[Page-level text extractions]
━━━

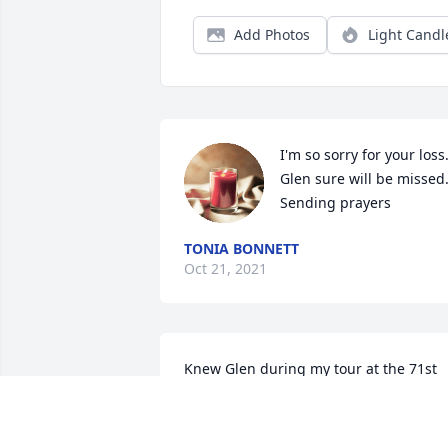
Add Photos
Light Candl
I'm so sorry for your loss.
Glen sure will be missed.
Sending prayers
TONIA BONNETT
Oct 21, 2021
Knew Glen during my tour at the 71st 
Avn Company FRG. A great Crew Chief, 
NCO, and member of a great Aviation 
Organization. He will be missed.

━━━

◆ How to complete this task
With the pictures omitted, restate every entry above word for word.

◆ Result
Add Photos
Light Candl
I'm so sorry for your loss.
Glen sure will be missed.
Sending prayers
TONIA BONNETT
Oct 21, 2021
Knew Glen during my tour at the 71st 
Avn Company FRG. A great Crew Chief, 
NCO, and member of a great Aviation 
Organization. He will be missed.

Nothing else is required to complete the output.